Demna described his latest collection for Balenciaga “a study of different ‘standard’ clothes,” presented in a backstage maze designed to reflect the creative process.

The collection focuses on reinterpreting standard dress codes by deconstructing and reshaping familiar garments through precise dressmaking techniques, all while looking back at some of the classic designs of Demna from his nearly 10-year tenure at the house.
Businesswear took centre stage with four standard-fit two-piece suits, each presenting distinct attitudes. The collection also challenged conventional tailoring, pairing a standard-fit jacket with a maxi skirt. Outerwear included streamlined coats, a double-breasted cashmere coat with broken buttons, and a trench coat made from fake fur, with a back-to-front quarter-zip referencing Balenciaga’s past designs for Bunny Mellon.
A maxi hoodie is inspired by Balenciaga’s 1967 wedding dress, while crushed resin-treated denim creates a permanently wrinkled effect. Supermini silhouettes include sweater dresses cinched with oversized pins and skirts fashioned from knotted garments.

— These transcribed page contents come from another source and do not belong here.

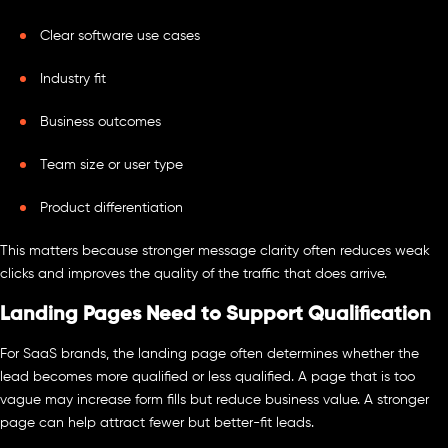
Clear software use cases
Industry fit
Business outcomes
Team size or user type
Product differentiation
This matters because stronger message clarity often reduces weak
clicks and improves the quality of the traffic that does arrive.
Landing Pages Need to Support Qualification
For SaaS brands, the landing page often determines whether the
lead becomes more qualified or less qualified. A page that is too
vague may increase form fills but reduce business value. A stronger
page can help attract fewer but better-fit leads.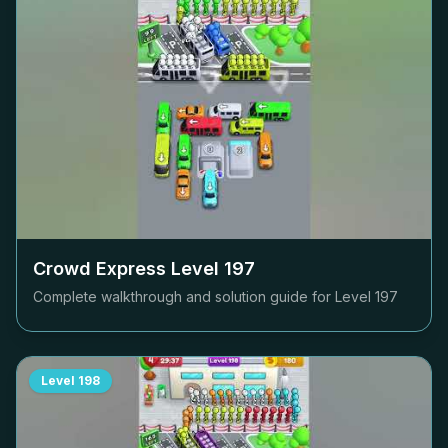
Crowd Express Level
197
Complete walkthrough and solution guide for Level
197
Level
198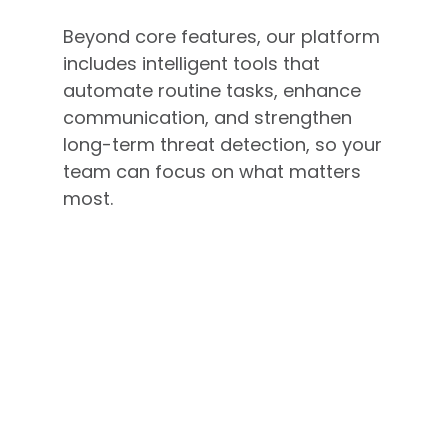
Beyond core features, our platform
includes intelligent tools that
automate routine tasks, enhance
communication, and strengthen
long-term threat detection, so your
team can focus on what matters
most.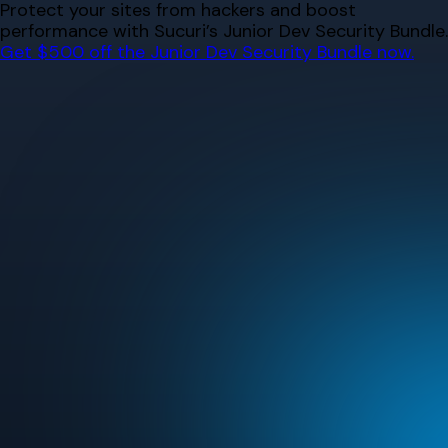
Skip
Protect your sites from hackers and boost
to
performance with Sucuri’s Junior Dev Security Bundle.
content
Get $500 off the Junior Dev Security Bundle now.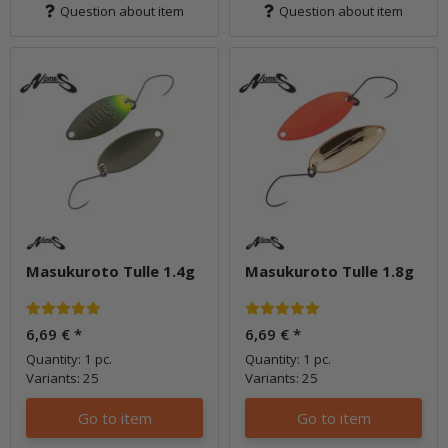
Question about item
Question about item
Masukuroto Tulle 1.4g
Masukuroto Tulle 1.8g
6,69 €
*
6,69 €
*
Quantity: 1 pc.
Quantity: 1 pc.
Variants: 25
Variants: 25
Go to item
Go to item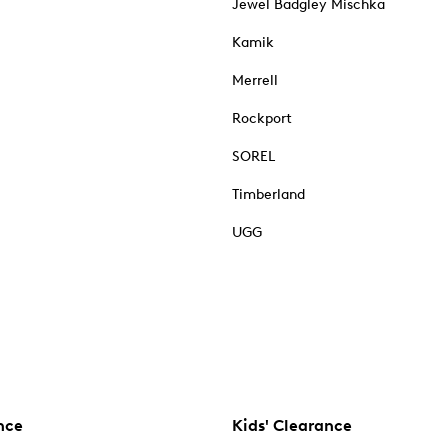
Jewel Badgley Mischka
Kamik
Merrell
Rockport
SOREL
Timberland
UGG
nce
Kids' Clearance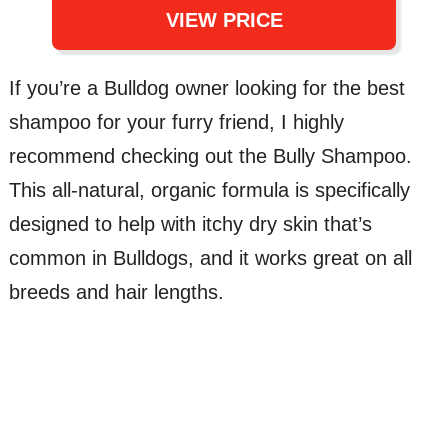
VIEW PRICE
If you’re a Bulldog owner looking for the best
shampoo for your furry friend, I highly
recommend checking out the Bully Shampoo.
This all-natural, organic formula is specifically
designed to help with itchy dry skin that’s
common in Bulldogs, and it works great on all
breeds and hair lengths.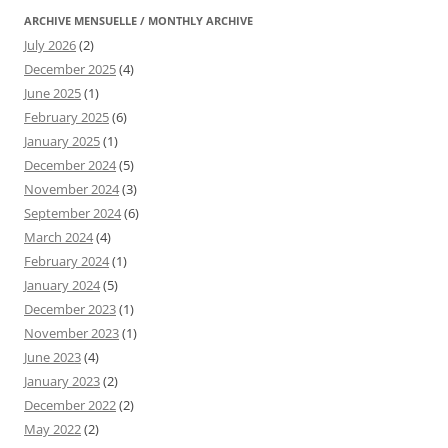
ARCHIVE MENSUELLE / MONTHLY ARCHIVE
July 2026
(2)
December 2025
(4)
June 2025
(1)
February 2025
(6)
January 2025
(1)
December 2024
(5)
November 2024
(3)
September 2024
(6)
March 2024
(4)
February 2024
(1)
January 2024
(5)
December 2023
(1)
November 2023
(1)
June 2023
(4)
January 2023
(2)
December 2022
(2)
May 2022
(2)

Elsewhere in the show Balenciaga X PUMA technical sportswear merged minimalism with performance. Footwear innovations include Speedcat Ultrasoft trainers with a destroyed Formstrip, Excavator Riding boots, and Monsieur derbies. Accessories feature horoscope necklaces, unset Frame rings, and modular eyewear inspired by ski goggles.
By redefining traditional silhouettes, Demna transformed the ordinary into the unexpected.